The Decks and the Road
Renegotiating Kaylin


Chapter 1- Reintroducing Kaylin


Kaylin- It's my birthday; every Valentine's Day it's my birthday.  My relatives think that I'm home for the celebration alone, but I'm not going back.  It's not a dinner party.  It's more like the place to be on a fine Saturday night like this.  I'll be surrounded by many people tonight; most of which I did not invite.  If you ask them each, they'll tell you they love Kaylin, but I'm not sure they can even see me.  Yet, if I were ever in a bind, they'd be there; they would offer all the strings they had charge to pull and make endless phone calls to drum up more support, and if needed the check books could certainly make an appearance.  Yet, I don't know if they can see me.  Then there are those who know and love me completely.  They'll be in attendance too.  And finally, he'll be there.  I didn't send him an official invitation, just a text, but he shot back a positive response before I had time to wonder. I'm not his; I'm sure... and he's not mine, but it doesn't change my eagerness to see him.  Maybe tonight will be the time to make a formal introduction.  After all, everything that's between us is mainly between us.  Even my missing files.  I haven't gotten pass the heartbreak far enough to even mention the loss to anyone.  I've played everything backed a dozen times, and he's the only one who had the opportunity.  And there's more of mine that he's holding onto.  He has something that makes me consider if I'll ever be able to loosen the grip on my affection for him.  That's also only between us.  Anyway, I'm just finishing up my make up, and soon I'll be in everyone's clutches and hopefully his.

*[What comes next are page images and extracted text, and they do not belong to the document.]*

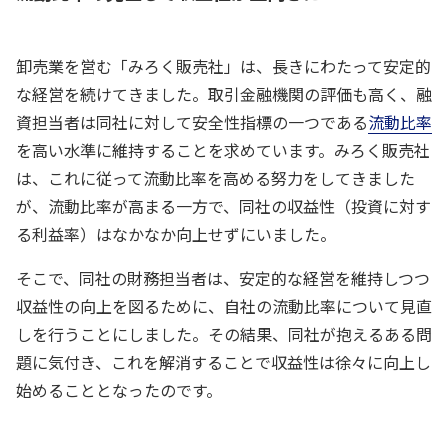
卸売業を営む「みろく販売社」は、長きにわたって安定的
な経営を続けてきました。取引金融機関の評価も高く、融
資担当者は同社に対して安全性指標の一つである
流動比率
を高い水準に維持することを求めています。みろく販売社
は、これに従って流動比率を高める努力をしてきました
が、流動比率が高まる一方で、同社の収益性（投資に対す
る利益率）はなかなか向上せずにいました。
そこで、同社の財務担当者は、安定的な経営を維持しつつ
収益性の向上を図るために、自社の流動比率について見直
しを行うことにしました。その結果、同社が抱えるある問
題に気付き、これを解消することで収益性は徐々に向上し
始めることとなったのです。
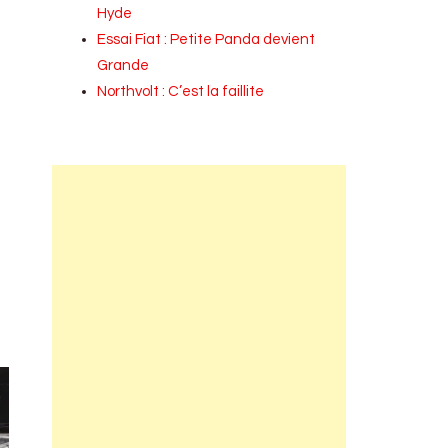
Hyde
Essai Fiat : Petite Panda devient
Grande
Northvolt : C’est la faillite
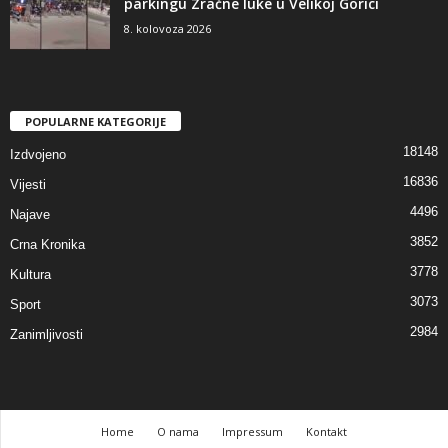
parkingu Zračne luke u Velikoj Gorici
8. kolovoza 2026
POPULARNE KATEGORIJE
18148
Izdvojeno
16836
Vijesti
4496
Najave
3852
Crna Kronika
3778
Kultura
3073
Sport
2984
Zanimljivosti
Home
O nama
Impressum
Kontakt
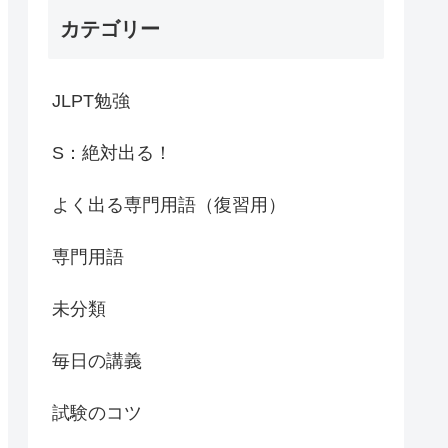
カテゴリー
JLPT勉強
S：絶対出る！
よく出る専門用語（復習用）
専門用語
未分類
毎日の講義
試験のコツ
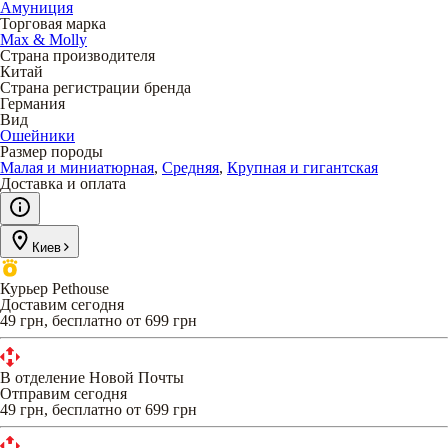
Амуниция
Торговая марка
Max & Molly
Страна производителя
Китай
Страна регистрации бренда
Германия
Вид
Ошейники
Размер породы
Малая и миниатюрная
,
Средняя
,
Крупная и гигантская
Доставка и оплата
Киев
Курьер Pethouse
Доставим сегодня
49 грн, бесплатно от 699 грн
В отделение Новой Почты
Отправим сегодня
49 грн, бесплатно от 699 грн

I'm wearing red.  My dress is simple but I'm cute in it, but I've gained forty pounds since I discovered my files were gone.  I didn't really see it come on, it feels like one day I woke up and it was all just there, but I know better.  I know just like the other sixty pounds I've gained over the last nine years; it sneaks in with every new pair of jeans.  It's like you try to convince yourself that you're going shopping just because you feel like it, but in the quiet corners of your mind, you know that you've outgrown the last pair.  You lie yourself into every new pant size, and as long as it looks cute, you shut your eyes.  Tonight is no different, and I'm cute.  My shoes, purse, and earrings are gold.  They always are. Everyone else had better accessorize with silver or white.

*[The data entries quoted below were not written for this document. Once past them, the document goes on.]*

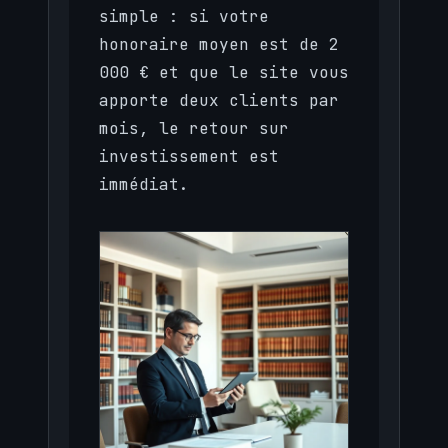
simple : si votre
honoraire moyen est de 2
000 € et que le site vous
apporte deux clients par
mois, le retour sur
investissement est
immédiat.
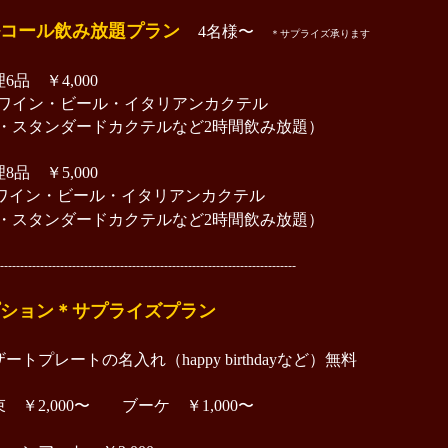
ルコール飲み放題プラン
4名様〜
＊サプライズ承ります
6品 ￥4,000
イン・ビール・イタリアンカクテル
タンダードカクテルなど2時間飲み放題）
8品 ￥5,000
ワイン・ビール・イタリアンカクテル
タンダードカクテルなど2時間飲み放題）
--------------------------------------------------------------------------
ション＊サプライズプラン
ートプレートの名入れ（happy birthdayなど）無料
束 ￥2,000〜 ブーケ ￥1,000〜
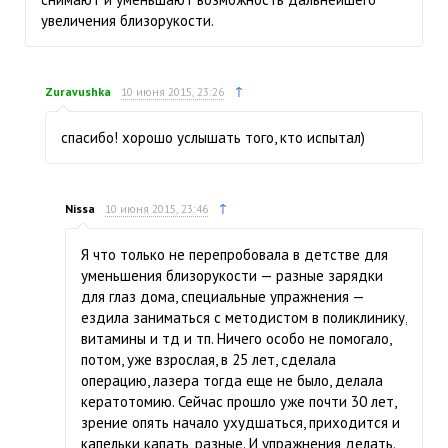
увеличения близорукости.
↑
Zuravushka
10 июня 2015, 23:26
спасибо! хорошо услышать того, кто испытал)
↑
Nissa
10 июня 2015, 23:46
Я что только не перепробовала в детстве для
уменьшения близорукости — разные зарядки
для глаз дома, специальные упражнения —
ездила заниматься с методистом в поликлинику,
витамины и тд и тп. Ничего особо не помогало,
потом, уже взрослая, в 25 лет, сделала
операцию, лазера тогда еще не было, делала
кератотомию. Сейчас прошло уже почти 30 лет,
зрение опять начало ухудшаться, приходится и
капельки капать, разные. И упражнения делать.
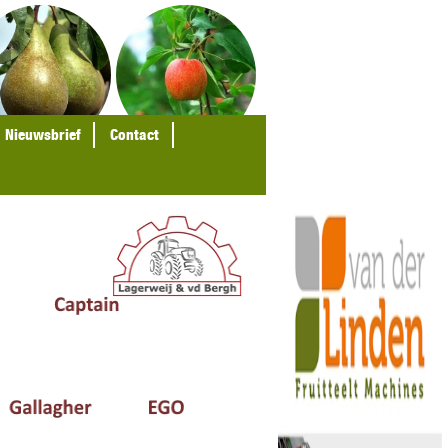
Nieuwsbrief
Contact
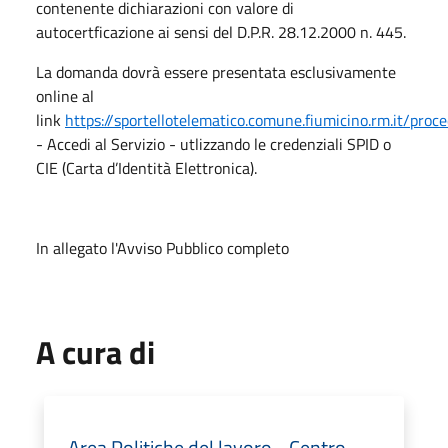
contenente dichiarazioni con valore di
autocertficazione ai sensi del D.P.R. 28.12.2000 n. 445.
La domanda dovrà essere presentata esclusivamente
online al
link
https://sportellotelematico.comune.fiumicino.rm.it/pr
- Accedi al Servizio - utlizzando le credenziali SPID o
CIE (Carta d’Identità Elettronica).
In allegato l'Avviso Pubblico completo
A cura di
Area Politiche del lavoro - Centro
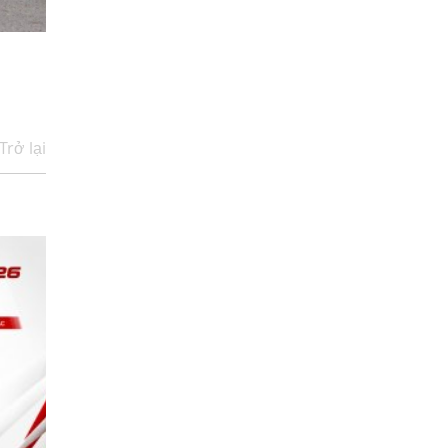
Trở lại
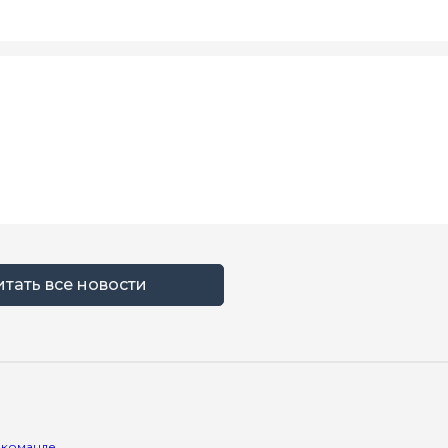
итать все новости
 команде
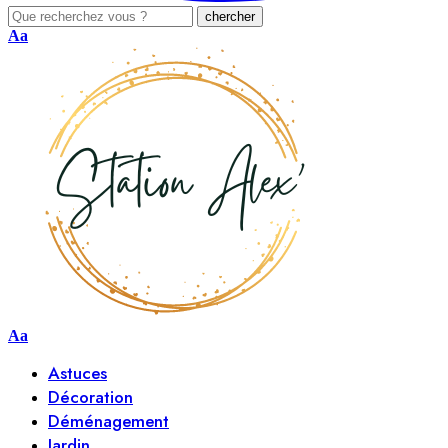
Aa
Aa
Astuces
Décoration
Déménagement
Jardin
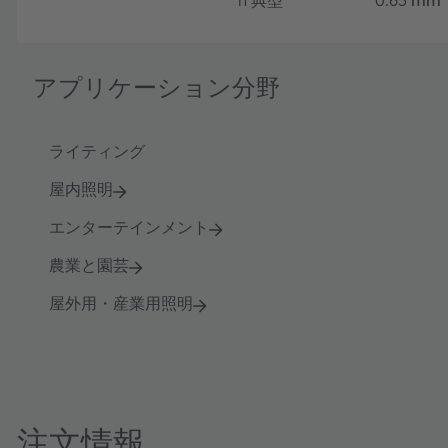
アプリケーション分野
ライティング
屋内照明
エンターテインメント
農業と園芸
屋外用・産業用照明
注文情報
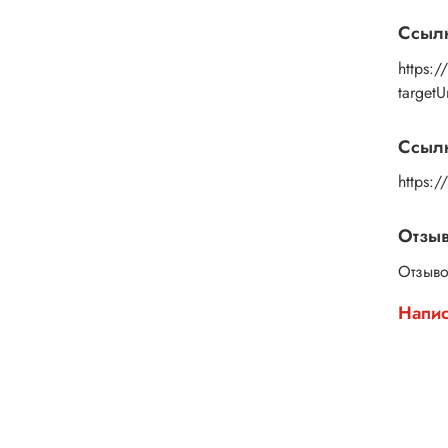
Выбер
Ссыл
https:
target
Ссылк
https:
Отзы
Отзыво
Напис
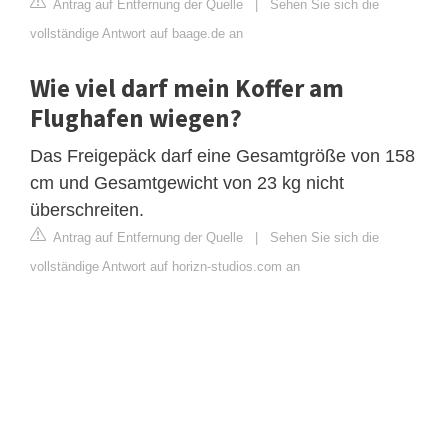
Antrag auf Entfernung der Quelle
|
Sehen Sie sich die
vollständige Antwort auf baage.de an
Wie viel darf mein Koffer am
Flughafen wiegen?
Das Freigepäck darf eine Gesamtgröße von 158
cm und Gesamtgewicht von 23 kg nicht
überschreiten.
Antrag auf Entfernung der Quelle
|
Sehen Sie sich die
vollständige Antwort auf horizn-studios.com an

I hear the horn, and I know Johnaya has arrived.  I try telling her to text me, but it never fails, as soon as the clock strikes on the time we've agreed on, there's a loud blow of a horn.  Her and I together create a lot of contrast that's not all about weight.  We're different... really different.  She's strait forward and not just strait forward, but she's forth coming, and shadows just run away from her.  It's always been that way.  Me? I'm cautious.  I'm observant. I'm removed, and then ever present.  Not to mention, all my mother's genetics didn't just fall on Tayeton, but apparently there was some left over for me, and I'm blossoming into quite an artist.  That's how we met; him and I.  But I'm not ready to go there.  Let's just focus on tonight, and all the love that's converging to wish me a Happy Happy Birthday!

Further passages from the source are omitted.